Pasaron seis meses. El cielo se nubló y la lluvia comenzó a caer. El Señor vio que Noé estaba sentado frente de su casa, llorando … y no había Arca. El Señor gritó, “¿Dónde está el Arca?”
“Señor, por favor perdóname!” pidió Noé. “Hice lo que pude. Pero hubo grandes dificultades. En primer lugar, tuve que solicitar un permiso de construcción para el proyecto del Arca. Y sus planos no cumplían con la normativa. Así que tuve que contratar a un ingeniero para volver a dibujar los planos. Entonces comenzó una discusión sobre si en el Arca era necesario un sistema de extintores contra incendios”.

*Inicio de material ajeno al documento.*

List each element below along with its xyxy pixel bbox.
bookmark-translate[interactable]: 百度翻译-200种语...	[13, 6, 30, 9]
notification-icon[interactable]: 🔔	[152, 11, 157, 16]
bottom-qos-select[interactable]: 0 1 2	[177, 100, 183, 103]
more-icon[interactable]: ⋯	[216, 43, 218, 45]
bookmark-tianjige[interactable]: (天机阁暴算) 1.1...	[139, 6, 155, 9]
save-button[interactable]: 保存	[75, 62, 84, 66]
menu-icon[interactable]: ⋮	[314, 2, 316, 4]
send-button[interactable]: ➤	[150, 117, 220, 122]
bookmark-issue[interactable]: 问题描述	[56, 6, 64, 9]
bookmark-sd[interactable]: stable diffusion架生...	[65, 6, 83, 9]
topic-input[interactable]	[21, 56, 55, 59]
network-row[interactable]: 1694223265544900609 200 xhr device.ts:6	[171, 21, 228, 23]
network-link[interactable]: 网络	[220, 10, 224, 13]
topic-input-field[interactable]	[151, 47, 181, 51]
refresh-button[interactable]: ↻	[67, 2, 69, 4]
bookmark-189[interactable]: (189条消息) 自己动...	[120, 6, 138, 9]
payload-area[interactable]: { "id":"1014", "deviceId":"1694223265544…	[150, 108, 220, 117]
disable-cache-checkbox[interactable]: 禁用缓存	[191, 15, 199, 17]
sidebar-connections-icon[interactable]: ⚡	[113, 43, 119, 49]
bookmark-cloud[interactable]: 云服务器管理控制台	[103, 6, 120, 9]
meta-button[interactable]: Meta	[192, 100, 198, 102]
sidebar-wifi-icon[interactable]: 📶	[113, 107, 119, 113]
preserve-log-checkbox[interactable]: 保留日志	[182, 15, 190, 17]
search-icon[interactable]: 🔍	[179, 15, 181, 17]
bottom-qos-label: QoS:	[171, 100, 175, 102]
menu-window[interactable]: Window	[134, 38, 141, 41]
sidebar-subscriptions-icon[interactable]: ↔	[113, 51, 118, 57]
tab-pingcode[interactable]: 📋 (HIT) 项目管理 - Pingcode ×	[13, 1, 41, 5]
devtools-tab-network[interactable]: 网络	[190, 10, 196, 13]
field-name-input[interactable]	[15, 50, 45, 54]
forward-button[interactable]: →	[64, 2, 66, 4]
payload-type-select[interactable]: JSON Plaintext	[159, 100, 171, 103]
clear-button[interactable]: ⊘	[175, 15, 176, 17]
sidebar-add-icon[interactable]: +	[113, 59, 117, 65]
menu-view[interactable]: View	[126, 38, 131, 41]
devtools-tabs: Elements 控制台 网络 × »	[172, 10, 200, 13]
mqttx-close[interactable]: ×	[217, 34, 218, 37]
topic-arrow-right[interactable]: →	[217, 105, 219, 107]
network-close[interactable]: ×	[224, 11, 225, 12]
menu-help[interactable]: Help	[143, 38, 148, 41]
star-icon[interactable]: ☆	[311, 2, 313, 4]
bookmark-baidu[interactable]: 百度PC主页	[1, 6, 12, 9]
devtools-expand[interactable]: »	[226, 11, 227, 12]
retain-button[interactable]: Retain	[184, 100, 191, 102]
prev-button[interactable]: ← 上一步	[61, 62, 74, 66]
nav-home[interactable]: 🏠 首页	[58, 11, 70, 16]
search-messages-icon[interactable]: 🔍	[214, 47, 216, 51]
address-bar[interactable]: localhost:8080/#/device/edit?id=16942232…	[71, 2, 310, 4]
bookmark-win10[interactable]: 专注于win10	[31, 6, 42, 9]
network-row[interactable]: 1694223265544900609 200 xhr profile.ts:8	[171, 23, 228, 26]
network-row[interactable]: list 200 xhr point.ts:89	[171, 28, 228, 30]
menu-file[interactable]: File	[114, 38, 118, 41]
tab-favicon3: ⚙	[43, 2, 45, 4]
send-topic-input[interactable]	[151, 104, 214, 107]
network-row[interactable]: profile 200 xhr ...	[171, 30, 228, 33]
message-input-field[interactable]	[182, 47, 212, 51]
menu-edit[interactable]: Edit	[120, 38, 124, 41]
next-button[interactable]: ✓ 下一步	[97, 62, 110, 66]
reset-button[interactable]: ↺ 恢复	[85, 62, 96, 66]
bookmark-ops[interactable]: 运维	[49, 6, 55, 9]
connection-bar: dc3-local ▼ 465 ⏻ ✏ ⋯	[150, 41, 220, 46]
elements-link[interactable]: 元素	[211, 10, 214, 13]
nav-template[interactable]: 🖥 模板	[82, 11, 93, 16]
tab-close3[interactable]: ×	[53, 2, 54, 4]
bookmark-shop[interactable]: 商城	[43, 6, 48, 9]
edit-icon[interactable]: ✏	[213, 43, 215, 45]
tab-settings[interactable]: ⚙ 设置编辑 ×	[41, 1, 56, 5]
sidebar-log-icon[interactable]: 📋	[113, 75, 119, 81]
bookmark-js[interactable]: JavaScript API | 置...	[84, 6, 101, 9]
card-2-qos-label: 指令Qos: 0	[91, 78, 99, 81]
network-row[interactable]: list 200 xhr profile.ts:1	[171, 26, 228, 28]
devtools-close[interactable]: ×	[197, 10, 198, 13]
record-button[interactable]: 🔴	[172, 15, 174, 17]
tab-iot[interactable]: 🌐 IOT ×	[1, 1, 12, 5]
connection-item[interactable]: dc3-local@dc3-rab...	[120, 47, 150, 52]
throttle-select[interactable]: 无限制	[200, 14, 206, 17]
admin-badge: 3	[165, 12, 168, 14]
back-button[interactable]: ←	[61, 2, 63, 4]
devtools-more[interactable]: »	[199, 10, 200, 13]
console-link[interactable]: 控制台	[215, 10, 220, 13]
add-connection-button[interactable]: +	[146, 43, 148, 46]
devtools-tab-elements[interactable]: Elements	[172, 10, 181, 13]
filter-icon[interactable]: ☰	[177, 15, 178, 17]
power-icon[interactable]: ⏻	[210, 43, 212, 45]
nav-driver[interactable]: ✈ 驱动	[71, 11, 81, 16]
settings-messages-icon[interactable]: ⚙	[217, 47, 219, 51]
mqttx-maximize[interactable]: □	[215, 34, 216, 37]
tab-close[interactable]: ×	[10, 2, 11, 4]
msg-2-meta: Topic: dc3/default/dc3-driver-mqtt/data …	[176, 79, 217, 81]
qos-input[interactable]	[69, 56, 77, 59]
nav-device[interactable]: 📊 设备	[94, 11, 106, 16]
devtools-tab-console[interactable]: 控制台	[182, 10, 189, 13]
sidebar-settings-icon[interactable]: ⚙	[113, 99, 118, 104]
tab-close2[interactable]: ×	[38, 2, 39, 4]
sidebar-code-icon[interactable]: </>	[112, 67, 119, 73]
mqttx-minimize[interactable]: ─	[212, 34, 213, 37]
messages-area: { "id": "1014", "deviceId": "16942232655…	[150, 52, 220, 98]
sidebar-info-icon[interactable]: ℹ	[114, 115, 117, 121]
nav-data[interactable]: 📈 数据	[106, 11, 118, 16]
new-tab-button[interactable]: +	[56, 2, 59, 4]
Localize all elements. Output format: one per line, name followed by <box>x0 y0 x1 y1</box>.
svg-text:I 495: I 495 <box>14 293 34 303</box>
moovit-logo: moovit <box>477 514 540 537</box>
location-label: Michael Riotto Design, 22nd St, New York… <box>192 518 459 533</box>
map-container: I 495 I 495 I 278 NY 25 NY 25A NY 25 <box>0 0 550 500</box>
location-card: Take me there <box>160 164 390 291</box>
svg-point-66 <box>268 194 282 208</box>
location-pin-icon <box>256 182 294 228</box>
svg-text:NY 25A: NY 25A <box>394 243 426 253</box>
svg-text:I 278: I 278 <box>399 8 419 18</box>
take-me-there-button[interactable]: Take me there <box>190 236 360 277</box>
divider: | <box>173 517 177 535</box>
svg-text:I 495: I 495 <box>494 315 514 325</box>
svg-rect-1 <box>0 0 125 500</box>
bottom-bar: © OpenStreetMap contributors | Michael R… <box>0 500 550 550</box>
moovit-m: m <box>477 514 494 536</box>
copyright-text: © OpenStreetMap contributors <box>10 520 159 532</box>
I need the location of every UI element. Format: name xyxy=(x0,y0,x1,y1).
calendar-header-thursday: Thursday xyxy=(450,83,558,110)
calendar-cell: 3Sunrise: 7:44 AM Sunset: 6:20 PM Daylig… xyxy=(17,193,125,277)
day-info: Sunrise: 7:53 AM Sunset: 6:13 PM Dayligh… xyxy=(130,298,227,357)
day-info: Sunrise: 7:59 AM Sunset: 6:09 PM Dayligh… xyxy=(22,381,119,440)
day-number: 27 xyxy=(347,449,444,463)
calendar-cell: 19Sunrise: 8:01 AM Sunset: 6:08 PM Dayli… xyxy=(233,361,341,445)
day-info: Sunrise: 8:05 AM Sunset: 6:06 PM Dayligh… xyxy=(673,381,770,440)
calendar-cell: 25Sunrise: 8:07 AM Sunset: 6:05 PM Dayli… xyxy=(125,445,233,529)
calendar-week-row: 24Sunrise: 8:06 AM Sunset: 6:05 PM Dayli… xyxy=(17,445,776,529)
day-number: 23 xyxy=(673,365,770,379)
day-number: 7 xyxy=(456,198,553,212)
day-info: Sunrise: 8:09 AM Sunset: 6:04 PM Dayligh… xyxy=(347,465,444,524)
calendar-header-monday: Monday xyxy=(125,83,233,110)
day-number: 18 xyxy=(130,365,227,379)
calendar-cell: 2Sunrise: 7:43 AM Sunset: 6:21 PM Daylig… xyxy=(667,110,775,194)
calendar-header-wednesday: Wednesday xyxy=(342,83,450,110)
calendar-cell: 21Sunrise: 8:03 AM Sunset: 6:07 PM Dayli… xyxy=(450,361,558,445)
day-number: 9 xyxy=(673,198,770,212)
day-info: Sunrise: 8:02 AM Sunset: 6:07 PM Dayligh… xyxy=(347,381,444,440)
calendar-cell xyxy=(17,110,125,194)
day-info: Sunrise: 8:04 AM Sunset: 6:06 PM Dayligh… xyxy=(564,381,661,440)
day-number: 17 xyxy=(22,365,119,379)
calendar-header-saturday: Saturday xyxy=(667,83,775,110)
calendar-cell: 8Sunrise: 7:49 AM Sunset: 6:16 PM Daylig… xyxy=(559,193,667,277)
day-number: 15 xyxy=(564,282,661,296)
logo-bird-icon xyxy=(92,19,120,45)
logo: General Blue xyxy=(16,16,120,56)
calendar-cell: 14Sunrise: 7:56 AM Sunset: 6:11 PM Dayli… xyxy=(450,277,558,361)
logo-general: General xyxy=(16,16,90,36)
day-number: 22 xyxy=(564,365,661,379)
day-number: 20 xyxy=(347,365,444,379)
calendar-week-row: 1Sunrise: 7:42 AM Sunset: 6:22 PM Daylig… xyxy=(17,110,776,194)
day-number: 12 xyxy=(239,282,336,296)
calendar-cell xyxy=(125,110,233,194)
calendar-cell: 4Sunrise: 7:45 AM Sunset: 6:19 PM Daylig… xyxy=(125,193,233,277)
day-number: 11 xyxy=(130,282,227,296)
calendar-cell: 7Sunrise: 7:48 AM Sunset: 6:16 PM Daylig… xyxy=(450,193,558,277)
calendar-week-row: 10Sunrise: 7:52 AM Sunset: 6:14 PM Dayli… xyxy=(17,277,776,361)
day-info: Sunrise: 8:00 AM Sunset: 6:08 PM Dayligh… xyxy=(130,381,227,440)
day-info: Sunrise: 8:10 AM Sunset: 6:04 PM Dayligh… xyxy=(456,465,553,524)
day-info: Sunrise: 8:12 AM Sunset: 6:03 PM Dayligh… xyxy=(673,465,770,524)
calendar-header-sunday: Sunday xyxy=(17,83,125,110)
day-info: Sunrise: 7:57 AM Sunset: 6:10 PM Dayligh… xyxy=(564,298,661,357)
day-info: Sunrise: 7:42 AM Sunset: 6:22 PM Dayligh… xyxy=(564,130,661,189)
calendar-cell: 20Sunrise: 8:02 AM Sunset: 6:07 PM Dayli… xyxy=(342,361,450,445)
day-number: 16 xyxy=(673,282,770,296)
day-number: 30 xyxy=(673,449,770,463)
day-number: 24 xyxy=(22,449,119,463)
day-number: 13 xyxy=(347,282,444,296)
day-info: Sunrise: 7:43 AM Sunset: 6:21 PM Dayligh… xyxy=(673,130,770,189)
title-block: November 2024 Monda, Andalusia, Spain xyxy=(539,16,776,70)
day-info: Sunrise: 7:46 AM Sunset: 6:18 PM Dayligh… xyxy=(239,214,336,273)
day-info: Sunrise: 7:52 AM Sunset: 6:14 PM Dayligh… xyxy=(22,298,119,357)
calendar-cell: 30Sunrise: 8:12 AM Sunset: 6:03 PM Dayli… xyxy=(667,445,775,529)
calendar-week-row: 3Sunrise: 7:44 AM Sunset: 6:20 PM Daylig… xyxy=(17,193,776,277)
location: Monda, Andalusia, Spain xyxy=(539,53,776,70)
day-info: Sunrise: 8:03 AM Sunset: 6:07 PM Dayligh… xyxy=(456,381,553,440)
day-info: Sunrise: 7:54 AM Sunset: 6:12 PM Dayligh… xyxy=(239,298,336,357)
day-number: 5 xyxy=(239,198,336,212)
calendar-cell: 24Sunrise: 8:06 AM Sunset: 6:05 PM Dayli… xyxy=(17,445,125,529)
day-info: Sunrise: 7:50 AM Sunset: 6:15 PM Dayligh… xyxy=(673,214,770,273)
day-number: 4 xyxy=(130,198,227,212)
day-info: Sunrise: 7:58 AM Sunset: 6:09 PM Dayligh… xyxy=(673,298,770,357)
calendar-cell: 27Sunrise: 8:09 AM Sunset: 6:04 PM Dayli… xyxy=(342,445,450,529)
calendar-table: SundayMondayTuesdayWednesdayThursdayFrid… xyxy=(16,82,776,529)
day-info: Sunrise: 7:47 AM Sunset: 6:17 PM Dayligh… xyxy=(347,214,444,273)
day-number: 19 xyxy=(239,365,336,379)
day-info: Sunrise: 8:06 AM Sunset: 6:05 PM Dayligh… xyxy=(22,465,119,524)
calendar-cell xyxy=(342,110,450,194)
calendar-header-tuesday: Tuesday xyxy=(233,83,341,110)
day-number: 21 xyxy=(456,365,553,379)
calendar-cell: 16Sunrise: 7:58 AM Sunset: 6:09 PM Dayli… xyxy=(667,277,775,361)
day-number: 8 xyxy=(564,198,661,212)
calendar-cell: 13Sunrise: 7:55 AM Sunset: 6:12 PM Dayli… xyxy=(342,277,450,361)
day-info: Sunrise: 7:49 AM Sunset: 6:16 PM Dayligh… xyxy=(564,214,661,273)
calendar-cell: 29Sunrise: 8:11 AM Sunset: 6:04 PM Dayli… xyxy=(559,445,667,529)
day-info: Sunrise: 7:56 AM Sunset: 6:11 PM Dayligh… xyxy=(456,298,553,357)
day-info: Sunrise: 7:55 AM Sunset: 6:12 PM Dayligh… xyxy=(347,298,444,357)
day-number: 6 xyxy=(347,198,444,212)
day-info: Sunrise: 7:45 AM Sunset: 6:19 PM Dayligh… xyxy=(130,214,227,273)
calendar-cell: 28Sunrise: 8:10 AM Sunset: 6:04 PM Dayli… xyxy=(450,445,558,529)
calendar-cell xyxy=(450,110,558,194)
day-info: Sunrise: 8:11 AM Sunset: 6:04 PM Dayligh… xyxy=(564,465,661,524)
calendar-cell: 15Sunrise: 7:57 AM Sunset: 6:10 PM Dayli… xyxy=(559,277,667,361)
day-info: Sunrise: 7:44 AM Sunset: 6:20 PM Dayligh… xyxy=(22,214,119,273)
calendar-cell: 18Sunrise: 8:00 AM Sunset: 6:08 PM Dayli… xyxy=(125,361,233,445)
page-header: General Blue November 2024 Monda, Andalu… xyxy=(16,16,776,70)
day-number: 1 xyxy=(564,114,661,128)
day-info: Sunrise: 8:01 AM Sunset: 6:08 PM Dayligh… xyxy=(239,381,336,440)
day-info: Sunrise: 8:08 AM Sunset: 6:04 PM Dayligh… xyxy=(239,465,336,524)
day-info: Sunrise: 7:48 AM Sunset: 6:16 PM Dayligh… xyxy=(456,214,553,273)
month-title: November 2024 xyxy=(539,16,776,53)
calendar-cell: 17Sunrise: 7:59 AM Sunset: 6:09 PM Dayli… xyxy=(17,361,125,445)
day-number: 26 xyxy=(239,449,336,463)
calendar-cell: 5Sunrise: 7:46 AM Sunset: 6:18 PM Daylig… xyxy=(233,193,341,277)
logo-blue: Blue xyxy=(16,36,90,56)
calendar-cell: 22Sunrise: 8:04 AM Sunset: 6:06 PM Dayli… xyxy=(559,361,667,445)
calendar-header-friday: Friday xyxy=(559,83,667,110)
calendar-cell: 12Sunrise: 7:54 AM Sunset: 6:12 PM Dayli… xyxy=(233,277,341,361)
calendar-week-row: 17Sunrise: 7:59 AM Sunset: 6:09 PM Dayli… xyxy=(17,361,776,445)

“Mi vecino luego se opuso, alegando que estaba violando la zonificación al construir el Arca frente de mi casa, así que tuve que conseguir que se modificase el Plan General de Ordenación Urbanística. También tuve problemas para conseguir madera suficiente para la construcción del Arca, porque había una prohibición de talar árboles para salvar al búho moteado. Intenté convencer a la Dirección General de Medio Ambiente que necesitaba la madera para salvar a los búhos. Pero no me dejaron ni recoger los búhos, y mucho menos cortar madera. Por lo tanto, no hay búhos. Los carpinteros crearon un sindicato y se fueron a la huelga. Tuve que negociar un acuerdo con el Consejo de Relaciones Laborales antes de que cogiesen una sierra o un martillo. Ahora tengo dieciséis carpinteros en el barco, pero sigo sin tener búhos. Comencé a recoger otros animales y fuí demandado por un grupo de defendores de los derechos de animales. Se opusieron a que sólo recogiese dos de cada especie.”
“Cuando conseguí ganar el pleito, la Consejería de Medio Ambiente me notificó que no podía terminar el Arca sin presentar antes el proyecto de impacto ambiental de las inundaciones. No les pareció bien cuando les dije que no tenían jurisdicción sobre la conducta de un Ser Supremo. A continuación, el Cuerpo de Ingenieros del Ejército querían un mapa de las zonas que serían inundadas. Les envié un globo terráqueo.
En este momento, todavía estoy tratando de resolver una queja de la Comisión de Igualdad sobre el número de trabajadores que tengo que contratar. Hacienda se ha apoderado de todos mis bienes, afirmando que estoy tratando de evadir impuestos al querer salir del país. Y acabo de recibir un aviso del Estado sobre algún tipo de impuesto de uso. Realmente no creo que pueda terminar el Arca por lo menos dentro de cinco años”, se lamentó Noé.
El cielo comenzó a despejarse. El sol comenzó a brillar. Un arco iris surcó el cielo. Noé levantó la mirada y sonrió. “¿Quieres decir que no vas a destruir la tierra?” preguntó Noé esperanzado.
“No,” dijo el Señor por desgracia, “El Gobierno ya se encarga”.